A day of awareness and training for frontline teams
an initiative to strengthen the support of complex care in hospitals
Following exchanges between one of the MUSCO working groups working on the subject and the SPORC ((Sainte-Justine Pediatric Orthopaedic Review Cours) working group, which had the same ambition, the idea of a frontline pediatric orthopedic day took shape with a program that was thought out by a merged MUSCO-SPORC working committee. As a reminder, as part of the Training Plan – Medical Component, MUSCO has been supporting the organization of post-SPORC days for several years, which complement the SPORC training for orthopedic residents.
On February 24, 2023, more than 300 professionals (general practitioners, nurses, pediatricians, residents and rehabilitation professionals) with an interest in pediatric orthopedics registered to update themselves and/or learn more about the musculoskeletal problems frequently encountered in newborns, children and adolescents.
Among the ten or so conferences on the program that they were able to attend virtually or in person at the CHU Sainte-Justine were: foot problems in newborns, angular and rotational deformities in newborns and children, hip problems in children and adolescents, lameness, knee injuries and concussions.

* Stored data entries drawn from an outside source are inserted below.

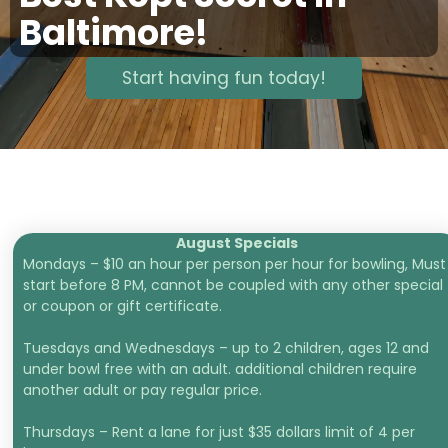
Baltimore!
Start having fun today!
August Specials
Mondays – $10 an hour per person per hour for bowling, Must
start before 8 PM, cannot be coupled with any other special
or coupon or gift certificate.
Tuesdays and Wednesdays – up to 2 children, ages 12 and
under bowl free with an adult. additional children require
another adult or pay regular price.
Thursdays – Rent a lane for just $35 dollars limit of 4 per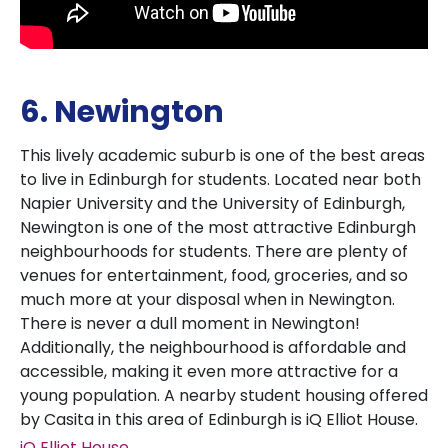
6. Newington
This lively academic suburb is one of the best areas
to live in Edinburgh for students. Located near both
Napier University and the University of Edinburgh,
Newington is one of the most attractive Edinburgh
neighbourhoods for students. There are plenty of
venues for entertainment, food, groceries, and so
much more at your disposal when in Newington.
There is never a dull moment in Newington!
Additionally, the neighbourhood is affordable and
accessible, making it even more attractive for a
young population. A nearby student housing offered
by Casita in this area of Edinburgh is iQ Elliot House.
iQ Elliot House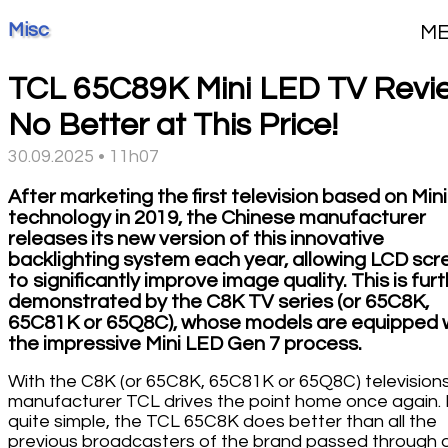
Misc
M
TCL 65C89K Mini LED TV Revi
No Better at This Price!
30.09.2025 • 11h07
After marketing the first television based on Min
technology in 2019, the Chinese manufacturer
releases its new version of this innovative
backlighting system each year, allowing LCD scr
to significantly improve image quality. This is fur
demonstrated by the C8K TV series (or 65C8K,
65C81K or 65Q8C), whose models are equipped 
the impressive Mini LED Gen 7 process.
With the C8K (or 65C8K, 65C81K or 65Q8C) televisions
manufacturer TCL drives the point home once again. I
quite simple, the TCL 65C8K does better than all the
previous broadcasters of the brand passed through 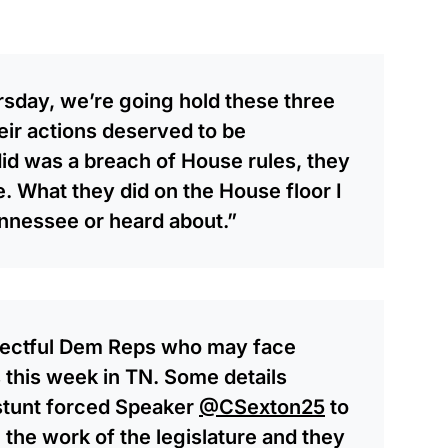
sday, we’re going hold these three
eir actions deserved to be
did was a breach of House rules, they
. What they did on the House floor I
nnessee or heard about.”
spectful Dem Reps who may face
s this week in TN. Some details
 stunt forced Speaker
@CSexton25
to
 the work of the legislature and they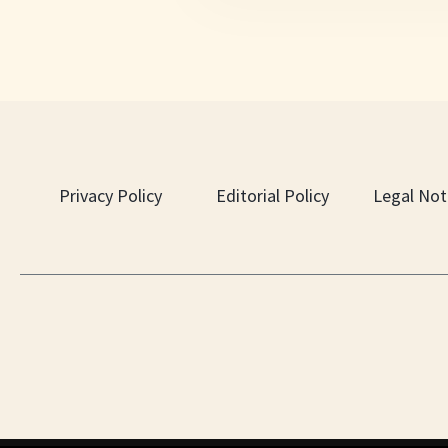
Privacy Policy
Editorial Policy
Legal Not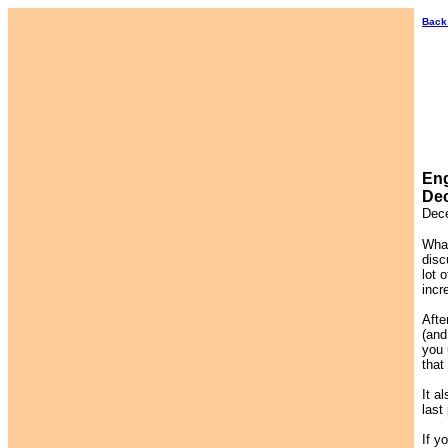
Back
Eng
Dec
Dec
What
disc
lot 
incr
Afte
(and
you 
that
It a
last
If y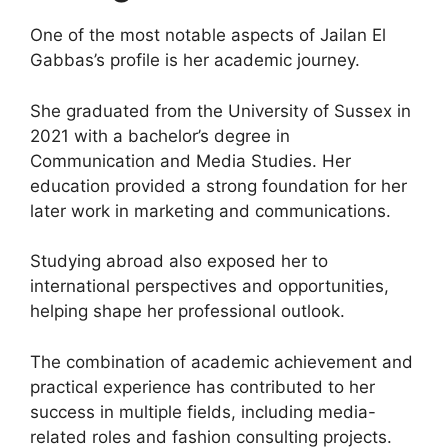
One of the most notable aspects of Jailan El
Gabbas’s profile is her academic journey.
She graduated from the University of Sussex in
2021 with a bachelor’s degree in
Communication and Media Studies. Her
education provided a strong foundation for her
later work in marketing and communications.
Studying abroad also exposed her to
international perspectives and opportunities,
helping shape her professional outlook.
The combination of academic achievement and
practical experience has contributed to her
success in multiple fields, including media-
related roles and fashion consulting projects.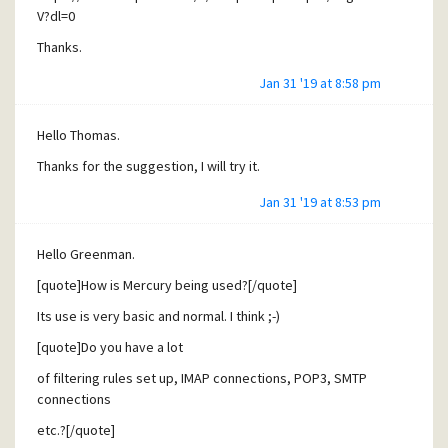
V?dl=0
Thanks.
Jan 31 '19 at 8:58 pm
Hello Thomas.
Thanks for the suggestion, I will try it.
Jan 31 '19 at 8:53 pm
Hello Greenman.
[quote]How is Mercury being used?[/quote]
Its use is very basic and normal. I think ;-)
[quote]Do you have a lot
of filtering rules set up, IMAP connections, POP3, SMTP
connections
etc.?[/quote]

This type of event is of particular importance to the organizing committee, which includes Éliane Rioux-Trottier, Marie-Lyne Nault, and Peter Glavas, Orthopaedic Surgeons at CHU Sainte-Justine, as well as Reggie Hamdy, Orthopaedic Surgeon at the Shriners Hospitals for Children — Canada. “Sharing knowledge between different healthcare professionals is essential for optimal patient care,” explains Éliane Rioux-Trottier, “In this regard, the event organized by SPORC and MUSCO allows health professionals working with a pediatric population to learn about the most common musculoskeletal pathologies and thus optimize the management of these patients from their first contact with a health professional. This minimizes the time between initial presentation and treatment.”

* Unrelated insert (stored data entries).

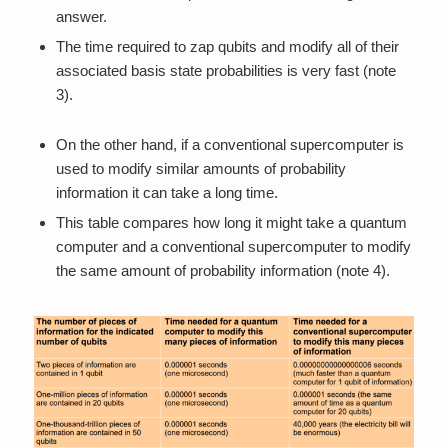
answer.
The time required to zap qubits and modify all of their
associated basis state probabilities is very fast (note
3).
On the other hand, if a conventional supercomputer is
used to modify similar amounts of probability
information it can take a long time.
This table compares how long it might take a quantum
computer and a conventional supercomputer to modify
the same amount of probability information (note 4).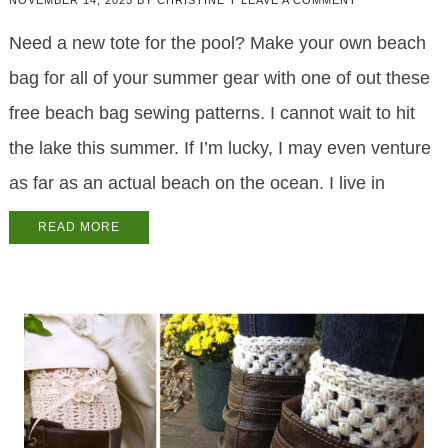
NOVEMBER 14, 2025
BY
CHRISTINE T
LEAVE A COMMENT
Need a new tote for the pool? Make your own beach
bag for all of your summer gear with one of out these
free beach bag sewing patterns. I cannot wait to hit
the lake this summer. If I’m lucky, I may even venture
as far as an actual beach on the ocean. I live in
READ MORE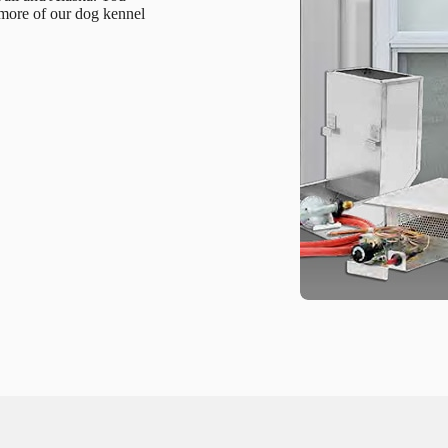
 more of our dog kennel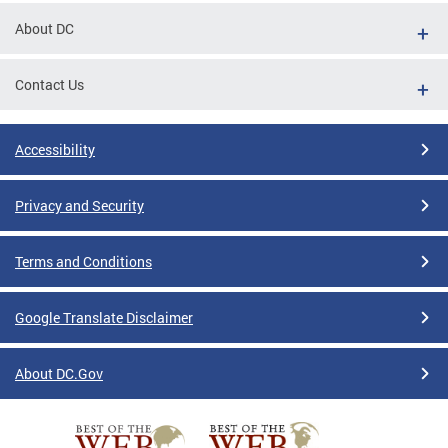
About DC
Contact Us
Accessibility
Privacy and Security
Terms and Conditions
Google Translate Disclaimer
About DC.Gov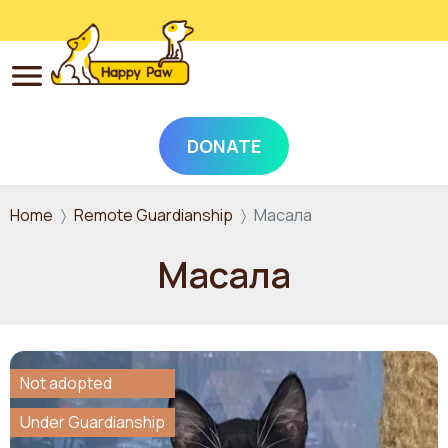
DONATE
Skip to main content
Home
Remote Guardianship
Масала
Масала
Not adopted
Under Guardianship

This co-organized day has the advantage of equipping frontline health professionals with the tools they need to determine when to refer the patient for musculoskeletal pathologies that they may encounter most frequently, thus allowing for a more judicious use of resources and a better knowledge of the management requiring an orthopaedic consultation: “By making primary care physicians more confident in their conduct towards musculoskeletal pathologies, children requiring tertiary care will be more quickly managed and treated,” summarizes Marie-Lyne Nault.
A first experience of sharing that will certainly bear fruit and be repeated in the future!